Algérie

DECODAGES L'Algérie : un véritable «paradis fiscal» !



Par Abdelmadjid Bouzidi
abdelmadjidbouzidi@yahoo.fr
Les recettes de recouvrement des impôts (fiscalité ordinaire) auraient progressé de +13 % par rapport aux objectifs de la loi de finances complémentaire de 2011, si l'on en croit le DG des Impôts. C'est la nouvelle Direction des grandes entreprises (DGE) qui a réalisé les meilleures performances en matière de recouvrement d'impôts. Créée en 2006 avec 800 entreprises, elle traite aujourd'hui 2 034 sociétés pour moitié algériennes et l'autre moitié étrangères.
Les recouvrements de la DGE ont progressé de + 80 % entre 2006 et 2010 : 265 milliards de dinars en 2006 et 512 millions de dinars en 2010. Cette direction générale recouvre 50 % de la fiscalité ordinaire totale. Cette évolution positive du recouvrement des impôts ne doit pas cacher, cependant, que la fraude fiscale est encore chez nous très importante. Il est bien sûr extrêmement difficile de l'évaluer avec précision. La Direction des impôts signale, par exemple, que s'agissant du secteur privé soumis à l'impôt, sa contribution fiscale effectivement recouvrée est évaluée à quelque 1,2 % du PIB au moment où ce secteur réalise plus de 80 % de la valeur ajoutée globale (hors hydrocarbures). Les chiffres que rappelle de temps en temps l'administration fiscale pour répondre aux demandes d'exonérations ou d'abattements fiscaux que présentent régulièrement les opérateurs économiques privés, sont inquiétants pour nos finances publiques mais aussi bien sûr pour notre sens du civisme, de la citoyenneté et de la solidarité. Il y a, nous dit l'administration fiscale, un développement important de la fraude fiscale dans notre pays.
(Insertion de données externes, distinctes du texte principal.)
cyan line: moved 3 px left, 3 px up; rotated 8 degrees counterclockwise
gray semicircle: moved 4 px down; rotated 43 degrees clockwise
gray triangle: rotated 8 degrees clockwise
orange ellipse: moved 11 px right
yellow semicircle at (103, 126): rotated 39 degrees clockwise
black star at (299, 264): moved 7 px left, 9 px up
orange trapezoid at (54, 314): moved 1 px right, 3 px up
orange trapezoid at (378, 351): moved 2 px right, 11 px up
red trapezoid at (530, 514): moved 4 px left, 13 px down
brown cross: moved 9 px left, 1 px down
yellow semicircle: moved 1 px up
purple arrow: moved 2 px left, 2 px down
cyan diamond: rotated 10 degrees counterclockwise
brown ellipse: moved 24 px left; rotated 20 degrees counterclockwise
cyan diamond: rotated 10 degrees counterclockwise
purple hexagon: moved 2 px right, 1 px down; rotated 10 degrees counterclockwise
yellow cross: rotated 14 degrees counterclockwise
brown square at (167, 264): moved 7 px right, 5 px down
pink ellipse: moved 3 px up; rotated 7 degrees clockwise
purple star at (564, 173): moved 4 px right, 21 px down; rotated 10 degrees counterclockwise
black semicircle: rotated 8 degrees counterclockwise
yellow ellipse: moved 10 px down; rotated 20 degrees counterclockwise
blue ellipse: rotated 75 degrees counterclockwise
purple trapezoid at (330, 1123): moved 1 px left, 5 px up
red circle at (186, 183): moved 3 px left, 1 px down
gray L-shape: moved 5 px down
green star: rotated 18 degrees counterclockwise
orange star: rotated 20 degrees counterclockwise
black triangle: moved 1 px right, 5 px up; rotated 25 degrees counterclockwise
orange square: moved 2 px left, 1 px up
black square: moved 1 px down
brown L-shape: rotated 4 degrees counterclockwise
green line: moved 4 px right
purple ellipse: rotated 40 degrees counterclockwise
Quelles sont les formes de manifestation de la fraude fiscale en Algérie '
Mais, en premier lieu, qu'est-ce que la fraude fiscale ' C'est une «violation consciente ou non de loi fiscale». C'est, précise l'administration fiscale, «un ensemble de combinaisons juridiques, comptables ou de procédés matériels pour éluder l'impôt». L'évasion fiscale a un autre sens qui renvoie à un autre phénomène plus difficile à cerner car pouvant avoir plusieurs causes y compris celles provenant de l'administration des impôts elle-même qui peut délaisser des niches fiscales, sans évaluer l'assiette imposable ou encore tolérer les activités informelles. La fraude fiscale, contrairement à l'évasion fiscale, est un «délit passible de tribunaux et de peines privatives de liberté». Chez nous, hélas, fraude et évasion fiscale sont des réalités assez répandues.
Les formes de manifestation de la fraude fiscale en Algérie
L'administration des impôts cite :
1/ L'achat et la vente sans facture. Ce phénomène est, chez nous, très fréquent. Il porte préjudice à l'économie nationale sous deux aspects :
a) le Trésor public perd la TVA qui est prélevée par les commerçants et non reversée ;
b) la concurrence déloyale se généralise, les prix des commerçants sans facture étant nettement plus compétitifs que ceux pratiqués par les commerçants loyaux.
2/ L'administration des Impôts a aussi constaté une pratique particulière aux commerçants algériens : ces derniers louent leurs registres de commerce à des commerçants fictifs, insaisissables par le fisc.
3/ Les avantages fiscaux accordés par le code des investissements sont détournés par de faux investisseurs qui n'utilisent leurs agréments que pour bénéficier de ces avantages fiscaux.
4/ La multiplication des marchés informels entraîne des pertes considérables pour le fisc compte tenu de la masse importante des marchandises commerciales et des masses d'argent qui y circulent.
5/ Un marché immobilier non transparent et spéculatif. Des transferts de revenus importants y ont lieu à l'occasion de mutations de biens immobiliers. Cette non-transparence est aggravée par les sous-déclarations systématiques aussi bien lors des ventes des biens immobiliers que lors de leur location.
6/ Les activités libérales, en l'absence de mode de tarification réglementée, restent très faiblement fiscalisées.
7/ On peut ajouter à toutes ces pratiques frauduleuses, la non-utilisation des moyens modernes de paiement et notamment le chèque. Tout s'achète et se vend en espèces. C'est la pratique de la «ch'kara» (le sac).
Les causes de la fraude fiscale le plus souvent citées par notre administration des impôts sont celles qui ont trait à :
• l'ouverture commerciale
• la déréglementation du système des prix • les facilités d'obtention du registre de commerce
• la faiblesse du contrôle des administrations économiques (c'est, nous semble-t-il, surtout ici, que le bât blesse). Que peut-on conclure à la suite de ce tableau bien inquiétant ' Qu'une administration du fisc qui collecte très mal l'impôt est un signe alarmant de la fragilité de l'Etat.